(Page images and extracted text)

= = = = =

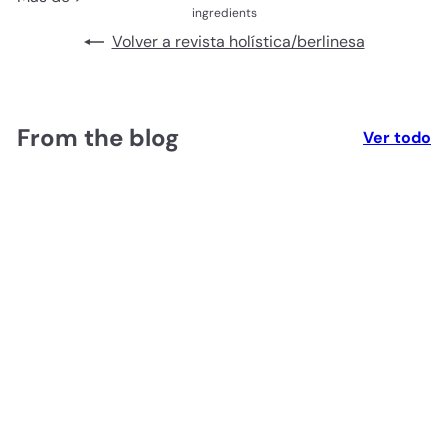
ingredients
Volver a revista holística/berlinesa
From the blog
Ver todo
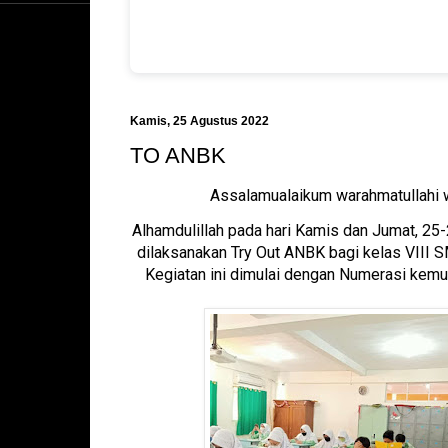
Kamis, 25 Agustus 2022
TO ANBK
Assalamualaikum warahmatullahi 
Alhamdulillah pada hari Kamis dan Jumat, 25-
dilaksanakan Try Out ANBK bagi kelas VIII S
Kegiatan ini dimulai dengan Numerasi kemudi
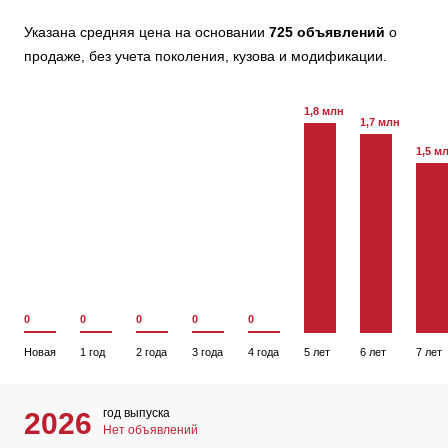
Указана средняя цена на основании
725 объявлений
о
продаже, без учета поколения, кузова и модификации.
1,8 млн
1,7 млн
1,5 м
0
0
0
0
0
Новая
1 год
2 года
3 года
4 года
5 лет
6 лет
7 лет
год выпуска
2026
Нет объявлений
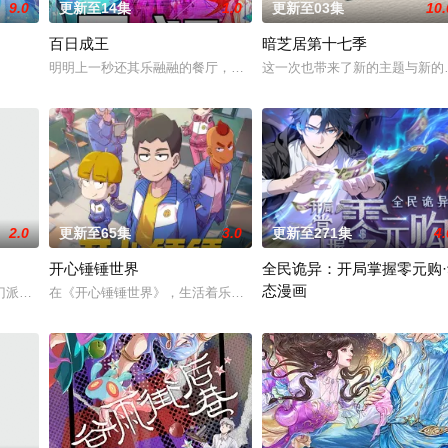
9.0
更新至14集
1.0
更新至03集
10.
百日成王
暗芝居第十七季
明明上一秒还其乐融融的餐厅，下一秒竟然血流成河……明明是爱民如
这一次也带来了新的主题与新的
2.0
更新至65集
3.0
更新至271集
4.
开心锤锤世界
全民诡异：开局掌握零元购·
态漫画
，而乔治从集万千宠爱于
门派掌门人！都市氪金人重生游戏异界，拿玩家当走狗，收世界主角做小弟，论
在《开心锤锤世界》，生活着乐观善良的少年锤锤和他性格各异的家
诡异末世降临，男主角陈木携万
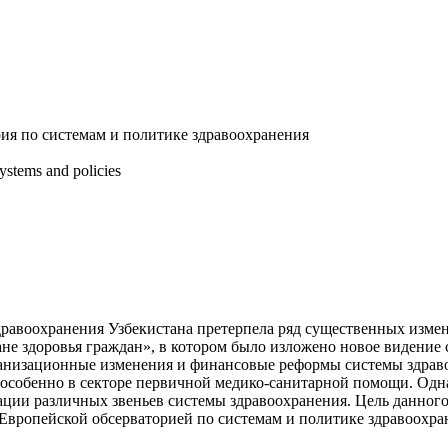
ия по системам и политике здравоохранения
ystems and policies
здравоохранения Узбекистана претерпела ряд существенных изме
ране здоровья граждан», в котором было изложено новое видение
ганизационные изменения и финансовые реформы системы здраво
 особенно в секторе первичной медико-санитарной помощи. Одна
ации различных звеньев системы здравоохранения. Цель данного
 Европейской обсерваторией по системам и политике здравоохр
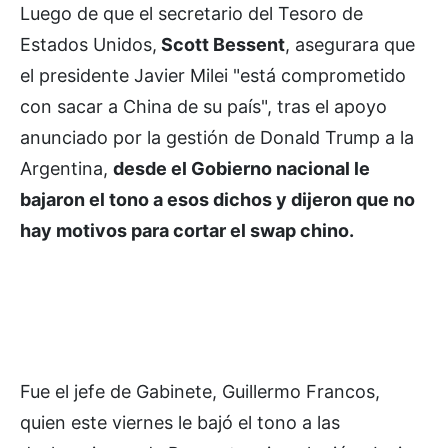
Luego de que el secretario del Tesoro de
Estados Unidos,
Scott Bessent
, asegurara que
el presidente Javier Milei "está comprometido
con sacar a China de su país", tras el apoyo
anunciado por la gestión de Donald Trump a la
Argentina,
desde el Gobierno nacional le
bajaron el tono a esos dichos y dijeron que no
hay motivos para cortar el swap chino.
Fue el jefe de Gabinete, Guillermo Francos,
quien este viernes le bajó el tono a las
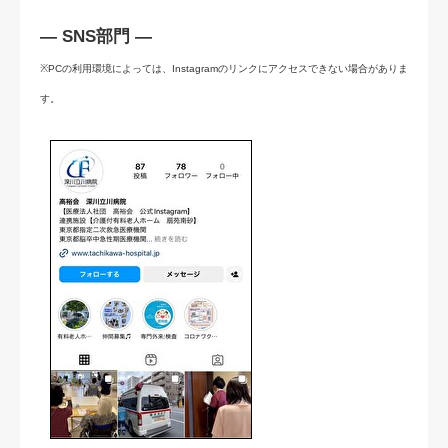
― SNS部門 ―
※PCの利用環境によっては、Instagramのリンクにアクセスできない場合がありま
す。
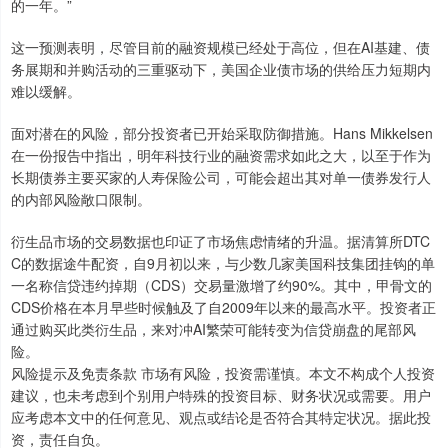
的一年。”
这一预测表明，尽管目前的融资规模已经处于高位，但在AI基建、债
务展期和并购活动的三重驱动下，美国企业债市场的供给压力短期内
难以缓解。
面对潜在的风险，部分投资者已开始采取防御措施。Hans Mikkelsen
在一份报告中指出，明年科技行业的融资需求如此之大，以至于作为
长期债券主要买家的人寿保险公司，可能会超出其对单一债券发行人
的内部风险敞口限制。
衍生品市场的交易数据也印证了市场焦虑情绪的升温。据清算所DTC
C的数据途牛配资，自9月初以来，与少数几家美国科技集团挂钩的单
一名称信贷违约掉期（CDS）交易量激增了约90%。其中，甲骨文的
CDS价格在本月早些时候触及了自2009年以来的最高水平。投资者正
通过购买此类衍生品，来对冲AI繁荣可能转变为信贷崩盘的尾部风
险。
风险提示及免责条款 市场有风险，投资需谨慎。本文不构成个人投资
建议，也未考虑到个别用户特殊的投资目标、财务状况或需要。用户
应考虑本文中的任何意见、观点或结论是否符合其特定状况。据此投
资，责任自负。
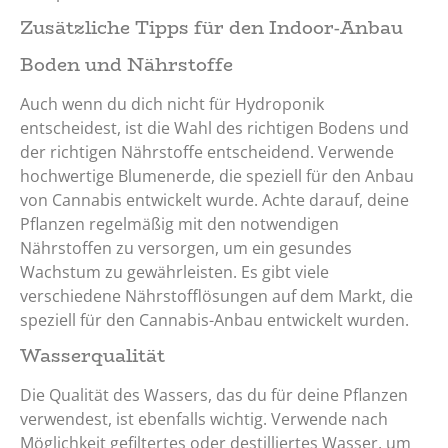
Zusätzliche Tipps für den Indoor-Anbau
Boden und Nährstoffe
Auch wenn du dich nicht für Hydroponik
entscheidest, ist die Wahl des richtigen Bodens und
der richtigen Nährstoffe entscheidend. Verwende
hochwertige Blumenerde, die speziell für den Anbau
von Cannabis entwickelt wurde. Achte darauf, deine
Pflanzen regelmäßig mit den notwendigen
Nährstoffen zu versorgen, um ein gesundes
Wachstum zu gewährleisten. Es gibt viele
verschiedene Nährstofflösungen auf dem Markt, die
speziell für den Cannabis-Anbau entwickelt wurden.
Wasserqualität
Die Qualität des Wassers, das du für deine Pflanzen
verwendest, ist ebenfalls wichtig. Verwende nach
Möglichkeit gefiltertes oder destilliertes Wasser, um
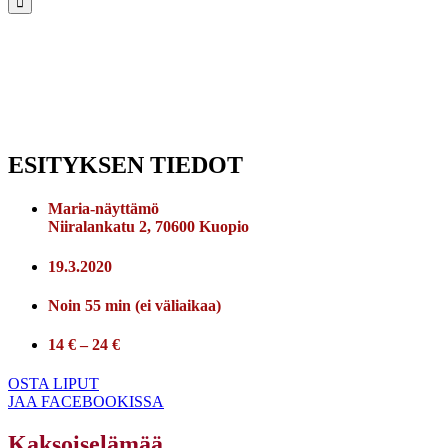
ESITYKSEN TIEDOT
Maria-näyttämö
Niiralankatu 2, 70600 Kuopio
19.3.2020
Noin 55 min (ei väliaikaa)
14 € – 24 €
OSTA LIPUT
JAA FACEBOOKISSA
Kaksoiselämää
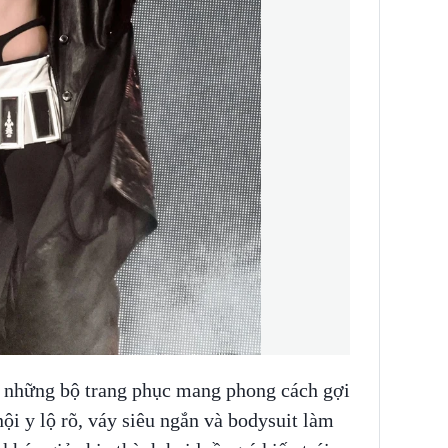
ới những bộ trang phục mang phong cách gợi
ội y lộ rõ, váy siêu ngắn và bodysuit làm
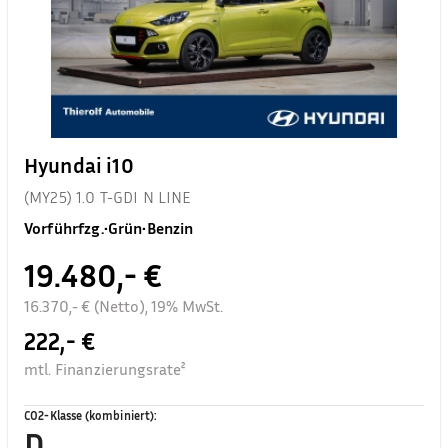
Hyundai i10
(MY25) 1.0 T-GDI N LINE
Vorführfzg.
•
Grün
•
Benzin
19.480,- €
16.370,- € (Netto), 19% MwSt.
222,- €
mtl. Finanzierungsrate²
CO2-Klasse (kombiniert)
:
D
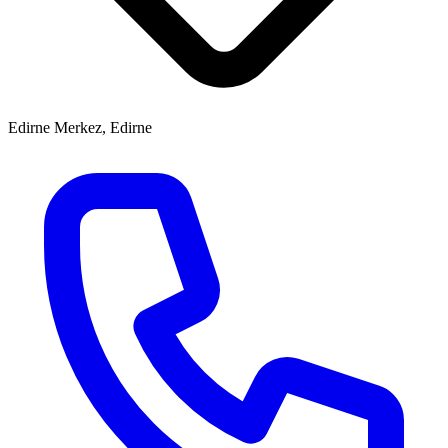
Edirne Merkez, Edirne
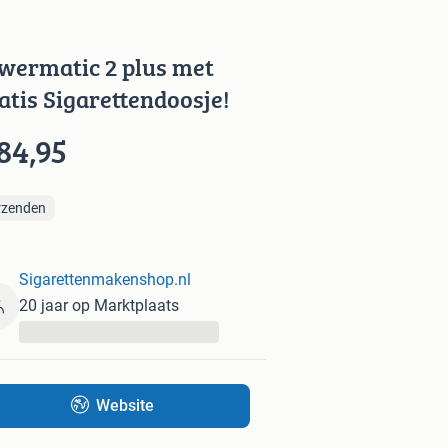
wermatic 2 plus met
atis Sigarettendoosje!
84,95
rzenden
Sigarettenmakenshop.nl
20 jaar op Marktplaats
...
Website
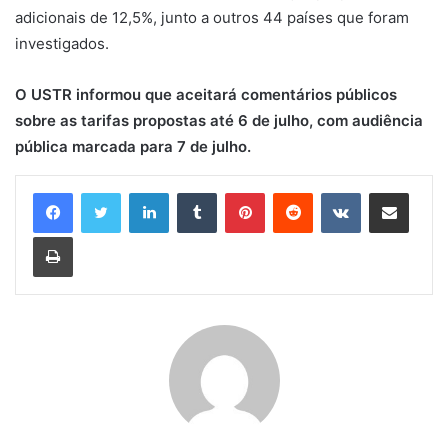
adicionais de 12,5%, junto a outros 44 países que foram
investigados.
O USTR informou que aceitará comentários públicos
sobre as tarifas propostas até 6 de julho, com audiência
pública marcada para 7 de julho.
Linkedin
Tumblr
Pinterest
Reddit
VK
Compartilhar via e-mail
Imprimir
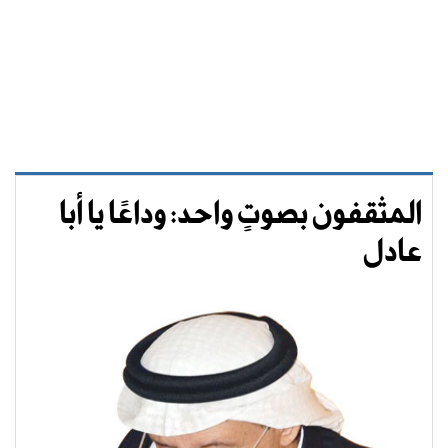
المثقفون بصوتٍ واحد: وداعًا يا أبا
عادل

= = = = =

▶ _Exercise_:
After locating the line containing "speziell für den Cannabis-Anbau" in the entries above, return it and every line after it exactly, ending at the line containing "wermatic 2 plus met", without pictures.

▶ _Task solution_:
speziell für den Cannabis-Anbau entwickelt wurden.
Wasserqualität
Die Qualität des Wassers, das du für deine Pflanzen
verwendest, ist ebenfalls wichtig. Verwende nach
Möglichkeit gefiltertes oder destilliertes Wasser, um
ESITYKSEN TIEDOT
Maria-näyttämö
Niiralankatu 2, 70600 Kuopio
19.3.2020
Noin 55 min (ei väliaikaa)
14 € – 24 €
OSTA LIPUT
JAA FACEBOOKISSA
Kaksoiselämää
ới những bộ trang phục mang phong cách gợi
ội y lộ rõ, váy siêu ngắn và bodysuit làm
Hyundai i10
(MY25) 1.0 T-GDI N LINE
Vorführfzg.
•
Grün
•
Benzin
19.480,- €
16.370,- € (Netto), 19% MwSt.
222,- €
mtl. Finanzierungsrate²
CO2-Klasse (kombiniert)
:
D
Edirne Merkez, Edirne
wermatic 2 plus met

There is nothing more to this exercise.